Combinations

[Dean54321]

Twelve points are arranged in order around a circle
a) How many triangles can be drawn with these points as verticies?
b) How many pairs of such triangles can be drawn if the vertices of the two triangles are distinct?
c) In how many such pairs will the triangles i) Not overlap ii) Overlap

For part a, I just did 12C3

For part b, I know you times 12C3 by 9C3, but I'm confused when and why you divide by 2.
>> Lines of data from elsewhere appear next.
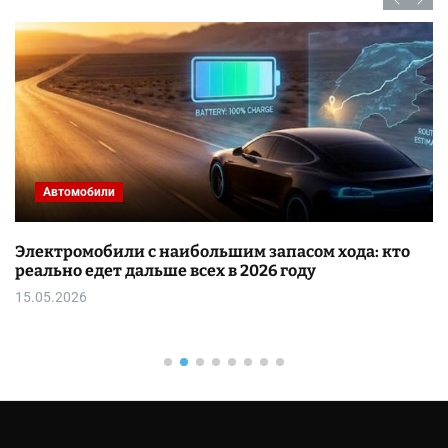
Автомобили
Электромобили с наибольшим запасом хода: кто
реально едет дальше всех в 2026 году
15.05.2026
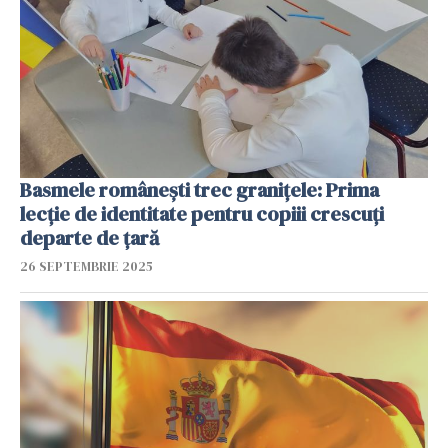
Basmele românești trec granițele: Prima
lecție de identitate pentru copiii crescuți
departe de țară
26 SEPTEMBRIE 2025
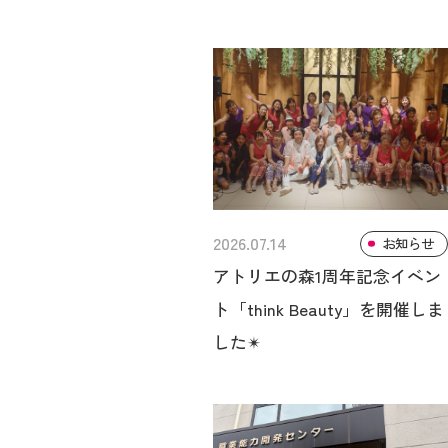
2026.07.14
お知らせ
アトリエの森1周年記念イベン
ト「think Beauty」を開催しま
した✴︎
Finally, I have no idea how to do the last question. I tried solving for 2 distinct points and one other point.

 

[pka]

Twelve points are arranged in order around a circle
a) How many triangles can be drawn with these points as verticies?
b) How many pairs of such triangles can be drawn if the vertices of the two triangles are distinct?
c) In how many such pairs will the triangles i) Not overlap ii) Overlap
For part a, I just did \(\dbinom{12}{3}\)

Correct1
For part b) we need to divide the twelve points into four unordered partitions.
OR form four unnamed sets of three each: \(\large\dfrac{12!}{(3!)^4(4!)}\)

 

[Dr.Peterson]

Twelve points are arranged in order around a circle
a) How many triangles can be drawn with these points as vertices?
b) How many pairs of such triangles can be drawn if the vertices of the two triangles are distinct?
c) In how many such pairs will the triangles i) Not overlap ii) Overlap

For part a, I just did 12C3

For part b, I know you times 12C3 by 9C3, but I'm confused when and why you divide by 2.

Finally, I have no idea how to do the last question. I tried solving for 2 distinct points and one other point.

(a) is good.

(b) is correct; you have to divide by 2 because you can choose the same two triangles in two orders, so you've overcounted by a factor of 2.

(c) I would think about how many different pairs of triangles involve any given set of 6 points, and how many of those do not overlap.